Today I spent most of my day working on my website and cutting fabric for a demonstration that I will be doing at a quilt show next week, so I had little time to creating a dinner for my family. Luckily a quinoa burger (~ 10 grams of protein per burger) recipe came to my rescue — add some jasmine rice and a green vegetable and I had a quick and tasty meal.
- 2 cloves garlic, minced
- 1/2 cup pine nuts
- 1/4 cup fresh basil
- 1 tbsp chili powder
- 1 tsp cumin powder
- 1/2 cup onion, diced
- 1 cup cooked black beans
- 1 tsp salt (omit if using canned beans)
- 1/2 cup diced sweet red pepper
- 3 cups cooked quinoa (1 cup dry)
- rice flour
- 2 tbsp olive oil
- Cook quinoa according to package directions.
- Saute onions until translucent.
- Combine everything except quinoa, olive oil and rice flour in food processor.
- Mix blended mixture and quinoa together.
- Divide into 6-7 burgers, roll in flour to make a crust.

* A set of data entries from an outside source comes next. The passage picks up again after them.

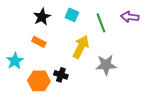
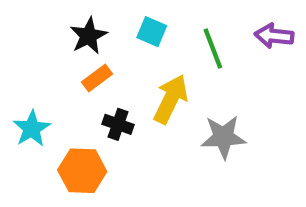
orange rectangle: (39, 42) -> (97, 78), moved, turned -64
black cross: (61, 75) -> (118, 124), moved

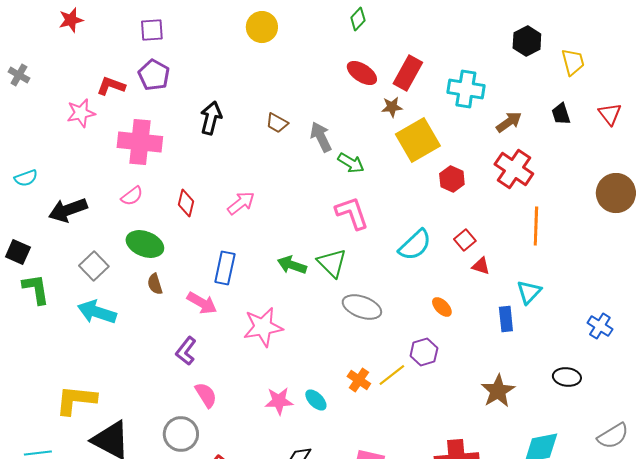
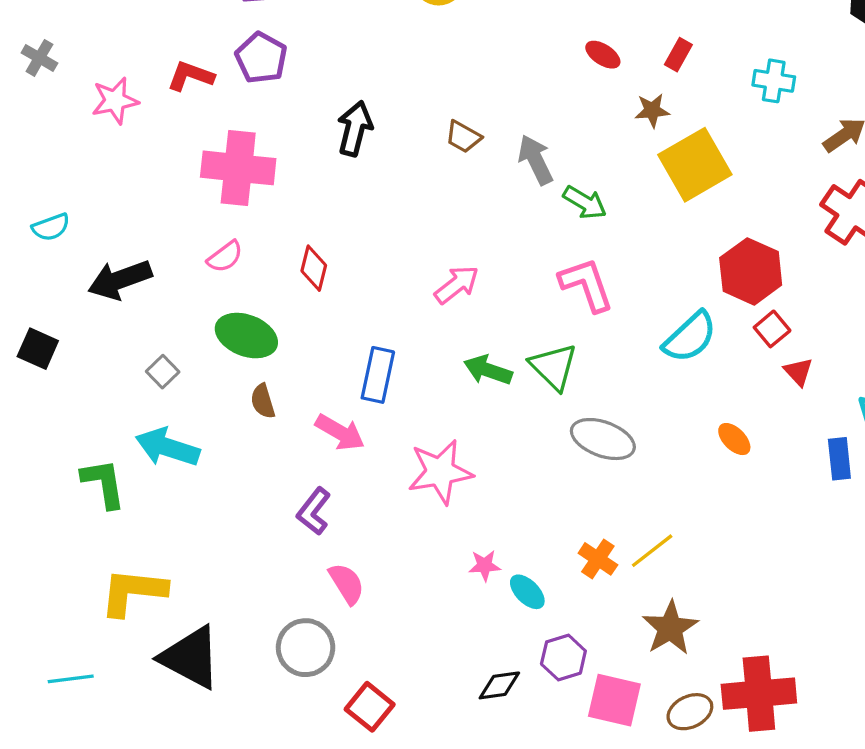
red ellipse: (362, 73) -> (603, 55), size x0.7
red rectangle: (408, 73) -> (678, 55), size x0.6
cyan cross: (466, 89) -> (774, 81), size x0.7
pink star: (81, 113) -> (115, 101), moved
red hexagon: (452, 179) -> (751, 271), moved, size x1.5
pink arrow: (241, 203) -> (457, 285), moved
gray square: (94, 266) -> (163, 372), size x0.7
red triangle: (481, 266) -> (798, 372), turned 30
green L-shape: (36, 289) -> (103, 483), moved
purple hexagon: (424, 352) -> (563, 657), moved
brown star: (498, 391) -> (670, 628), moved
pink star: (279, 401) -> (485, 565), moved, size x0.7

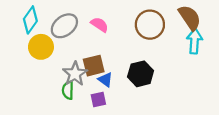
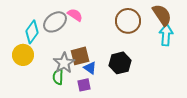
cyan diamond: (30, 20) -> (32, 32), moved
pink semicircle: (100, 25) -> (75, 15), moved
yellow circle: (41, 47) -> (23, 55), moved

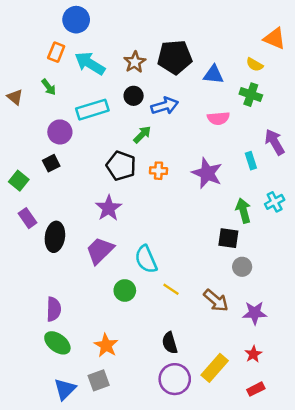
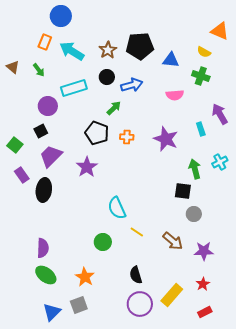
brown triangle: (15, 97) -> (13, 67), moved
purple trapezoid: (100, 251) -> (51, 156), moved
green circle: (125, 290) -> (103, 242), moved

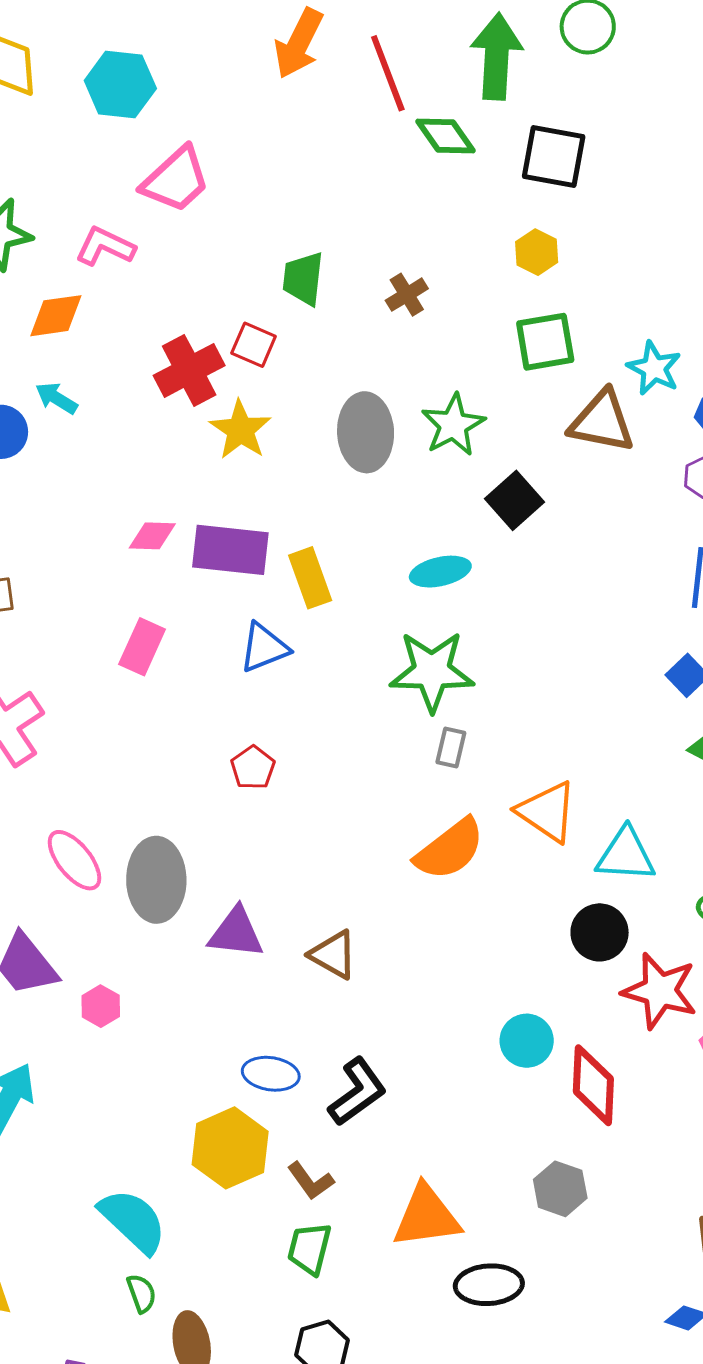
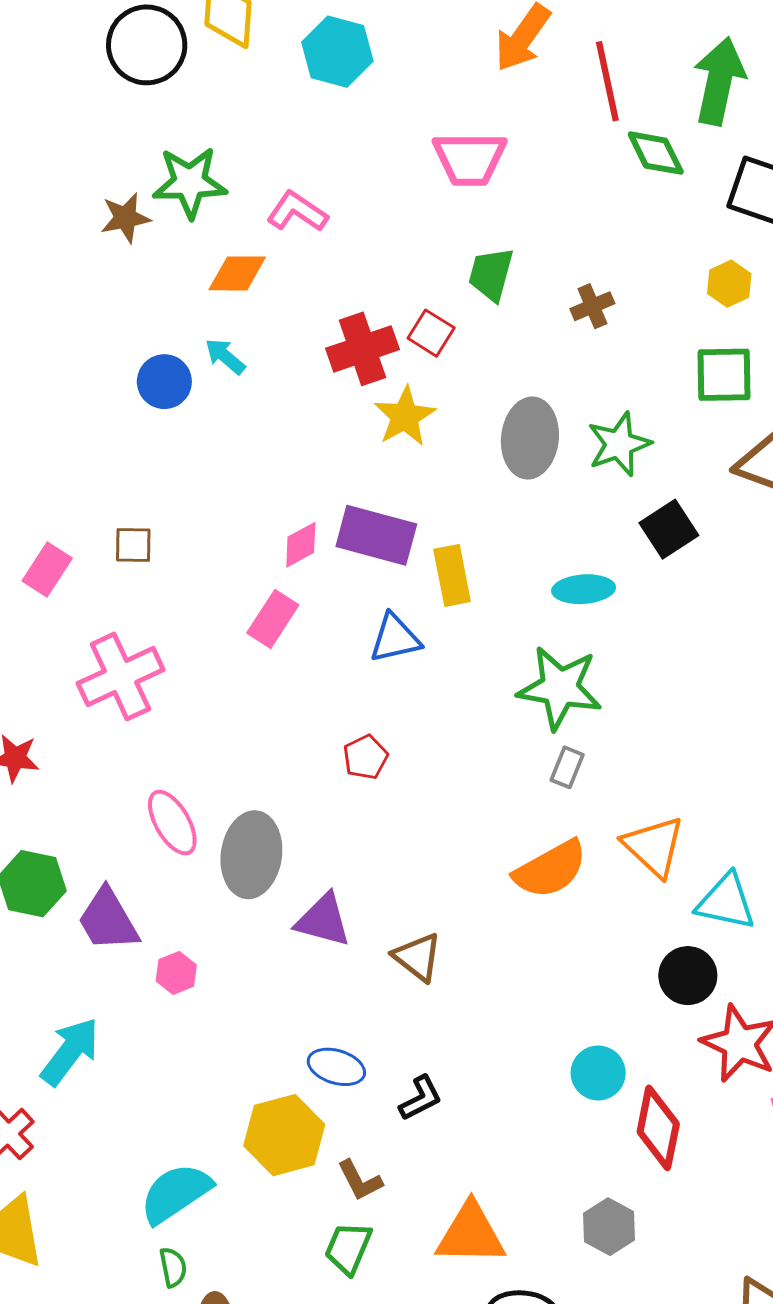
pink trapezoid: (176, 180) -> (470, 159), moved, turned 34
pink diamond: (152, 536) -> (301, 545), moved, turned -39
black L-shape: (357, 1092) -> (421, 1098), size x0.7
cyan semicircle: (133, 1221) -> (176, 1193), turned -86

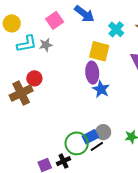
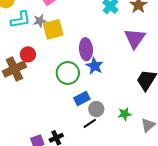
yellow square: (99, 51) -> (53, 29), moved, turned -30
blue rectangle: (90, 137) -> (82, 99), moved
green circle: (77, 143) -> (68, 73), moved

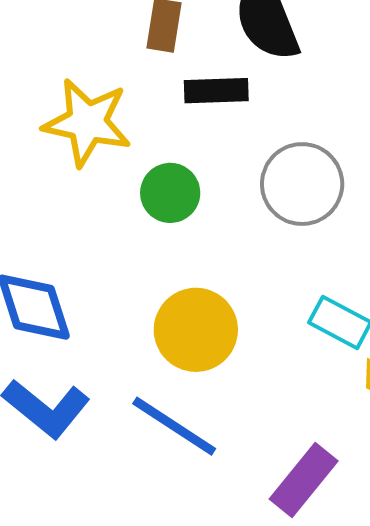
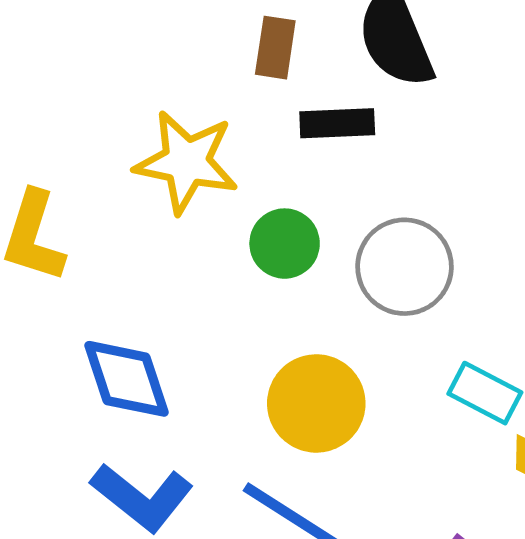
gray circle: (302, 184) -> (405, 267), moved

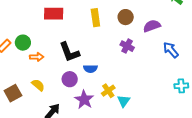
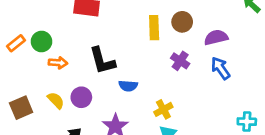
yellow rectangle: (95, 18) -> (154, 28), moved
blue arrow: (171, 50) -> (220, 68), moved
purple circle: (70, 79) -> (81, 97), moved
yellow cross: (108, 91) -> (163, 109), moved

- Pan fry in olive oil until browned.
- Serve warm with a few side dishes.
For those of you who like oatmeal but don’t like the hassle of cooking steal-cut oats or have little time to make breakfast in the morning may ‘like this recipe. I like to put this recipe together on Saturday night and it is ready by Monday morning. It can be eaten right out of the refrigerator or warmed in the microwave for a minute or two if you prefer a hot breakfast.
- 1 cup steel-cut oats
- 1 1/2 cups almond or soy milk
- 1/2 teaspoon ground cardamom
- 1/2 teaspoon vanilla extract
- 1/4 teaspoon ground ginger
- 1/2 teaspoon cinnamon
- 1 tbs maple syrup
- hand full of raisins, dried cranberries or raspberries
- Mix all of the ingredients in a glass bowl with a lid.
- Stir, close lid and refrigerate for a day or two.
- Open the lid, stir and serve with fresh fruit. If you like a warm cereal — heat in microwave for a minute or two. Makes 2-3 servings.